The 4x, 10x, and 40x are called “dry” objectives which means they operate
with air between the objective and the specimen.
The 100x is called a “wet” objective which means it operates with immersion oil
between the lens and the specimen.
For stereo microscopes, they usually have one or two objectives lenses which normally are 1x, 2x, 3x, or 4x.
In addition, there are
zoom models which operate from about 0.5x up to 5x.
The extent of corrections for lens errors (aberrations) and flatness of the image field determines the usefulness and cost of the objectives
for compound microscopes.
The least expensive objectives are achromatic types and these are fine for all microscopes costing under
about $ 750.00.
The cost of objectives increases if using fluorites or semi-apochromatic types and the most expensive are the
apochromats.
Flatness of field
(field curvature) refers to how well the specimen is focused across the entire field of view.
In achromatic objectives
the flatness of field is usually about 50% to &70% of the field where they are in sharp focus in the center and the outside of field
becomes out of focus but you can refocus in the outer portions to see that area sharply.

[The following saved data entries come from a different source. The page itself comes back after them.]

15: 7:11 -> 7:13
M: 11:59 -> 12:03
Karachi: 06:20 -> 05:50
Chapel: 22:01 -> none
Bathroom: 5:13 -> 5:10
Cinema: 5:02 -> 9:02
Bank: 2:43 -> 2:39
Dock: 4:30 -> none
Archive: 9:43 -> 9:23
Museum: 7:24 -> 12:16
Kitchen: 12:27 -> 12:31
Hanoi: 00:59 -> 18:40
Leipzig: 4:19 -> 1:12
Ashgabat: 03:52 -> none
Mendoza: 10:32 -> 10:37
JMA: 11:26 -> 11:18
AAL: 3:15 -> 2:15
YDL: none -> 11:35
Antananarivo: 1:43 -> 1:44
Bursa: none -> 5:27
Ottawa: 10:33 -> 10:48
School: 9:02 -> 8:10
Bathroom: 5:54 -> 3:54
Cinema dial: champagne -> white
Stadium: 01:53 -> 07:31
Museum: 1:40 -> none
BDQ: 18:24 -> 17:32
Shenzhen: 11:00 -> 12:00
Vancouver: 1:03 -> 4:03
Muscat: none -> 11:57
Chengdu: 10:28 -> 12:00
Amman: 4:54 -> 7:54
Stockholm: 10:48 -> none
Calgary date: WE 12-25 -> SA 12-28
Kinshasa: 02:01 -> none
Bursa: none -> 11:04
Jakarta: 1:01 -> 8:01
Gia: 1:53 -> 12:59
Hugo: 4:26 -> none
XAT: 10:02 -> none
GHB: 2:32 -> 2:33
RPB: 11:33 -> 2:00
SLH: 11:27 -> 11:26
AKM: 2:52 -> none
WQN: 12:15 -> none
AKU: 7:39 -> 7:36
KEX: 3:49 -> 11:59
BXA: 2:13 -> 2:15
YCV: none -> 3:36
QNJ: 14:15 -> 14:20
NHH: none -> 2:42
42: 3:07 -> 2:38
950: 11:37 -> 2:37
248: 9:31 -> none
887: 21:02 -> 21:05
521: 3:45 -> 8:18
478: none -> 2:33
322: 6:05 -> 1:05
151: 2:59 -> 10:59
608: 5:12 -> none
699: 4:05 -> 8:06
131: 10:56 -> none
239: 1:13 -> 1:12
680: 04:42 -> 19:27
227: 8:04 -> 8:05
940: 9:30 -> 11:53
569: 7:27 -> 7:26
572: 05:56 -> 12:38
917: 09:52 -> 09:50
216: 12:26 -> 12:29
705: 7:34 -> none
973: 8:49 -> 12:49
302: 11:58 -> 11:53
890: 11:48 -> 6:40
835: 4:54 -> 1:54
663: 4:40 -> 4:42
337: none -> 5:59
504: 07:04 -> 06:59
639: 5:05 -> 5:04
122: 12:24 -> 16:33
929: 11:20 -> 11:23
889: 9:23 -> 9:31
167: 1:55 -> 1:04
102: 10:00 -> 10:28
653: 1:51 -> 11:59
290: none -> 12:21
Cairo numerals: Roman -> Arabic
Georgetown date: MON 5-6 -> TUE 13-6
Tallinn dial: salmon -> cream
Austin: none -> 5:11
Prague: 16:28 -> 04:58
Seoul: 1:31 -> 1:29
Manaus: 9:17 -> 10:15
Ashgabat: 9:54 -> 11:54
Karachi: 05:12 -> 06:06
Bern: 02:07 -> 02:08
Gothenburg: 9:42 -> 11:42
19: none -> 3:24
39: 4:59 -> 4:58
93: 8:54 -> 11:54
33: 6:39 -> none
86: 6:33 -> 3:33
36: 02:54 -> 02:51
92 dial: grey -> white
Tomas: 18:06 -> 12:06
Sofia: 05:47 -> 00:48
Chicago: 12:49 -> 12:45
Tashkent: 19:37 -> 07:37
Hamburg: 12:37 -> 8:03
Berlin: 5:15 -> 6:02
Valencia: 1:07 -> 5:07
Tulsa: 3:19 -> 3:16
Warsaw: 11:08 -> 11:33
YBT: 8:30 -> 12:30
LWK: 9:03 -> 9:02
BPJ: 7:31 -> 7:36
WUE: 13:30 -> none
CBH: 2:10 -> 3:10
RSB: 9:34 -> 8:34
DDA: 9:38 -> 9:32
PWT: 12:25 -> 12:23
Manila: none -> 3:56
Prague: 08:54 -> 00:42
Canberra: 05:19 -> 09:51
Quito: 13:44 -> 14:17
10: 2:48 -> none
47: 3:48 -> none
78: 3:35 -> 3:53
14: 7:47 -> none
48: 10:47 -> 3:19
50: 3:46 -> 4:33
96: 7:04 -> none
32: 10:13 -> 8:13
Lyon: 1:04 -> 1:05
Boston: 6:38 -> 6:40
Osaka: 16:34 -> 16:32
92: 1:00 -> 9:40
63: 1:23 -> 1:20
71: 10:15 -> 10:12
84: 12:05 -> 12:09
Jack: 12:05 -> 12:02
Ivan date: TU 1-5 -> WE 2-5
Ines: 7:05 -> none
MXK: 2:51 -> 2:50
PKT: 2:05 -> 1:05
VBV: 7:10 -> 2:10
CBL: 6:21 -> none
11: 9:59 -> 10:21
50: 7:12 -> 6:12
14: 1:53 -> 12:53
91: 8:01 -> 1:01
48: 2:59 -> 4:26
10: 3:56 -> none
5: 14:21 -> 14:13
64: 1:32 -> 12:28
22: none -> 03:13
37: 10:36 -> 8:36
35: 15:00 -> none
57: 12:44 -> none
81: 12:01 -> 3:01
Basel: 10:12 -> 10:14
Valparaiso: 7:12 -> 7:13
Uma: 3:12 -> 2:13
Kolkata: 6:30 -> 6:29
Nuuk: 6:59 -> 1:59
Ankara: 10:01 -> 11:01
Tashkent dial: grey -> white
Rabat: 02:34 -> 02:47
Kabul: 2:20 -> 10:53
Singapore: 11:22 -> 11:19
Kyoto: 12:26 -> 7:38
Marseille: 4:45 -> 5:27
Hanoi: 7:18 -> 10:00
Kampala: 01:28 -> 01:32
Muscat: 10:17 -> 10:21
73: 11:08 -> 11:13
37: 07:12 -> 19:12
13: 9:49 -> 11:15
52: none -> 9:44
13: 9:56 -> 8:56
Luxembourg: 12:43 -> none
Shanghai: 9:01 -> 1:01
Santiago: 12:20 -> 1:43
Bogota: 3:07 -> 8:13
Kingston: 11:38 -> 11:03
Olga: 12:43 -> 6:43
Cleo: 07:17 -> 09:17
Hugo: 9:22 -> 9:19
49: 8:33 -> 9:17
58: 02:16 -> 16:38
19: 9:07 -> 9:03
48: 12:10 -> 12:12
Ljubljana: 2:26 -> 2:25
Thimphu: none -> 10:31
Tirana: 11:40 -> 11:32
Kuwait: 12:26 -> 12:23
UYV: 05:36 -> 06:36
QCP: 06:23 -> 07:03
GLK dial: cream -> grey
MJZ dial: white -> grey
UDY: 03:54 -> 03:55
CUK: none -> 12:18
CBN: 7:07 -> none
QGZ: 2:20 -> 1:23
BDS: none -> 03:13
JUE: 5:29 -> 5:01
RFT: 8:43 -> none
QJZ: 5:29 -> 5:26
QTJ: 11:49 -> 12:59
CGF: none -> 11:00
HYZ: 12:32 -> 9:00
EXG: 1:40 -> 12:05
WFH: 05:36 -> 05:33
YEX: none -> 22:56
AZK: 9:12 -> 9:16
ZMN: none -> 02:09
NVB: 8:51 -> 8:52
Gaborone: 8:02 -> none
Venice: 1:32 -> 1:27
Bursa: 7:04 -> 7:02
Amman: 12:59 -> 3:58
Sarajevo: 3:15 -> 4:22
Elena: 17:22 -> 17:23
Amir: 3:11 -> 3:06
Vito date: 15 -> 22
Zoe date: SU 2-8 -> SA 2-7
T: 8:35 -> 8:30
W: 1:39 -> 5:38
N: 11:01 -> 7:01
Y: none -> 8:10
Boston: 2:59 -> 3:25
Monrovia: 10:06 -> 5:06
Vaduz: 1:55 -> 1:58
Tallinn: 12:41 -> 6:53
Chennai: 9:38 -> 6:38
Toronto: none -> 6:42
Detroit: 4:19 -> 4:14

Flatter field objectives (micro plan or semi-Plan)
are the semi-apochromats which are flat for about 70% to 85% of the field and apochromats (Plan types) are flat for about 90% to 100%
of the field.
Plan objectives are the ultimate for quality and a microscope typically will cost more than $ 750.00 to have these type
objectives in them.
N.A. (numerical aperture
) is a number that expresses the ability of a lens to resolve fine details in an object being observed especially
those close together.
As the N.A. number increases, the resolution becomes better.
The N.A. may vary from 0.04 (low power) to 1.4
(high power Plan wet objective).
The N.A. will be marked on the objective and the typical N.A. for the following are; 4x=0.10,
10x=0.25, 40x=0.65, and 100x=1.25.
Resolution
(actual not theoretical) is the separation distance of two details (points or lines) lying close together still seen as separate.
The higher the resolution, the closer the two points may be to one another and still be distinguished as two points.
Resolution comes
from the objective and not the eyepieces as the eyepieces only magnify the resolution.
Sometimes objectives have a color ring (universally used) to aid in identifying the magnification: black (1x), brown (2x), red (4x),
yellow (10x), green (20x), turquoise (25x), light blue (40x), dark blue (60x), white (100x).
Another number on the objective (like 0.17) refers to the thickness in millimeters of the cover glass that was assumed by the lens
designer in computing best performance for the objective lens.